---- Material to process

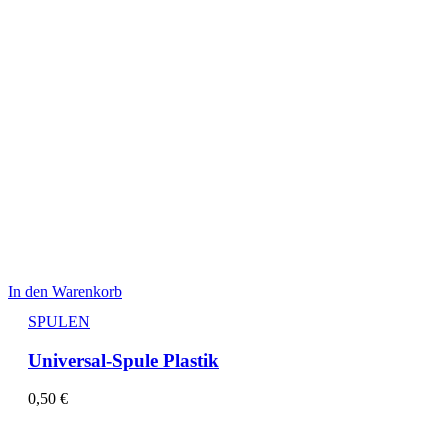
In den Warenkorb
SPULEN
Universal-Spule Plastik
0,50
€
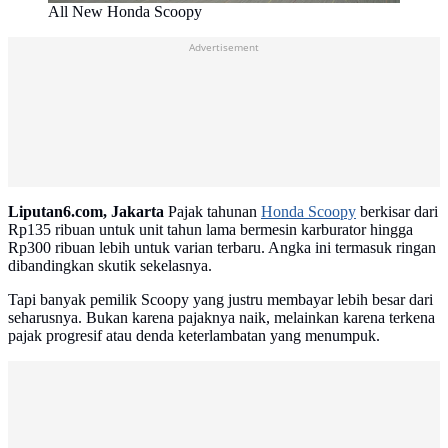
All New Honda Scoopy
Advertisement
Liputan6.com, Jakarta
Pajak tahunan
Honda Scoopy
berkisar dari
Rp135 ribuan untuk unit tahun lama bermesin karburator hingga
Rp300 ribuan lebih untuk varian terbaru. Angka ini termasuk ringan
dibandingkan skutik sekelasnya.
Tapi banyak pemilik Scoopy yang justru membayar lebih besar dari
seharusnya. Bukan karena pajaknya naik, melainkan karena terkena
pajak progresif atau denda keterlambatan yang menumpuk.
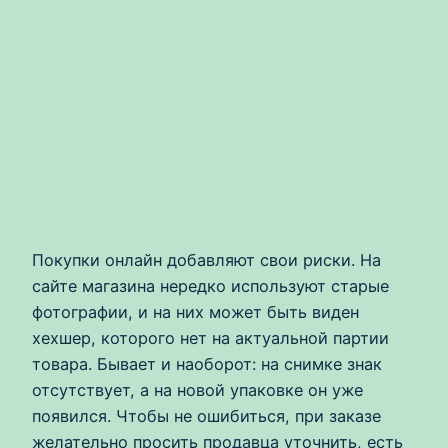
Покупки онлайн добавляют свои риски. На
сайте магазина нередко используют старые
фотографии, и на них может быть виден
хехшер, которого нет на актуальной партии
товара. Бывает и наоборот: на снимке знак
отсутствует, а на новой упаковке он уже
появился. Чтобы не ошибиться, при заказе
желательно просить продавца уточнить, есть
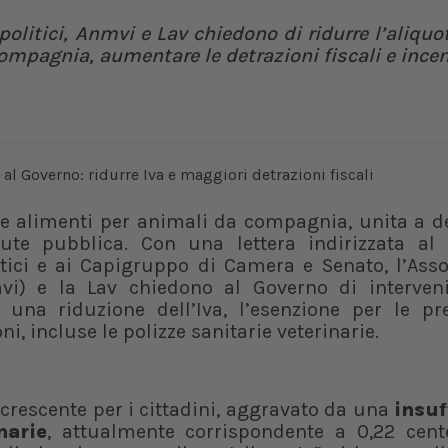
politici, Anmvi e Lav chiedono di ridurre l’aliquo
compagnia, aumentare le detrazioni fiscali e incen
 e alimenti per animali da compagnia, unita a d
lute pubblica. Con una lettera indirizzata al 
litici e ai Capigruppo di Camera e Senato, l’Ass
mvi) e la Lav chiedono al Governo di interveni
na riduzione dell’Iva, l’esenzione per le pre
i, incluse le polizze sanitarie veterinarie.
crescente per i cittadini, aggravato da una
insuf
narie
, attualmente corrispondente a 0,22 cent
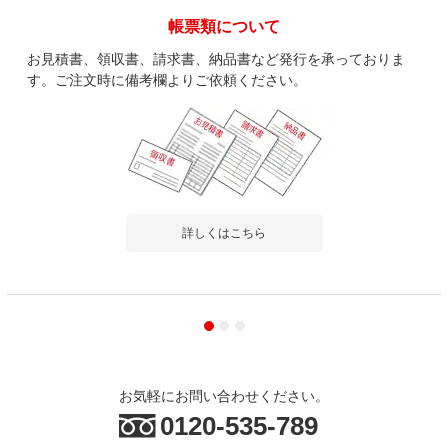
帳票類について
お見積書、領収書、請求書、納品書など発行を承っておりま
す。ご注文時に備考欄よりご依頼ください。
詳しくはこちら
お気軽にお問い合わせください。
0120-535-789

--------

■ To do:
Each record above needs to be copied exactly, with images left out.

■ Output of the exercise:
In den Warenkorb
SPULEN
Universal-Spule Plastik
0,50
€
All New Honda Scoopy
Advertisement
Liputan6.com, Jakarta
Pajak tahunan
Honda Scoopy
berkisar dari
Rp135 ribuan untuk unit tahun lama bermesin karburator hingga
Rp300 ribuan lebih untuk varian terbaru. Angka ini termasuk ringan
dibandingkan skutik sekelasnya.
Tapi banyak pemilik Scoopy yang justru membayar lebih besar dari
seharusnya. Bukan karena pajaknya naik, melainkan karena terkena
pajak progresif atau denda keterlambatan yang menumpuk.
Покупки онлайн добавляют свои риски. На
сайте магазина нередко используют старые
фотографии, и на них может быть виден
хехшер, которого нет на актуальной партии
товара. Бывает и наоборот: на снимке знак
отсутствует, а на новой упаковке он уже
появился. Чтобы не ошибиться, при заказе
желательно просить продавца уточнить, есть
politici, Anmvi e Lav chiedono di ridurre l’aliquo
compagnia, aumentare le detrazioni fiscali e incen
 e alimenti per animali da compagnia, unita a d
lute pubblica. Con una lettera indirizzata al 
litici e ai Capigruppo di Camera e Senato, l’Ass
mvi) e la Lav chiedono al Governo di interveni
na riduzione dell’Iva, l’esenzione per le pre
i, incluse le polizze sanitarie veterinarie.
crescente per i cittadini, aggravato da una
insuf
narie
, attualmente corrispondente a 0,22 cent
帳票類について
お見積書、領収書、請求書、納品書など発行を承っておりま
す。ご注文時に備考欄よりご依頼ください。
詳しくはこちら
お気軽にお問い合わせください。
0120-535-789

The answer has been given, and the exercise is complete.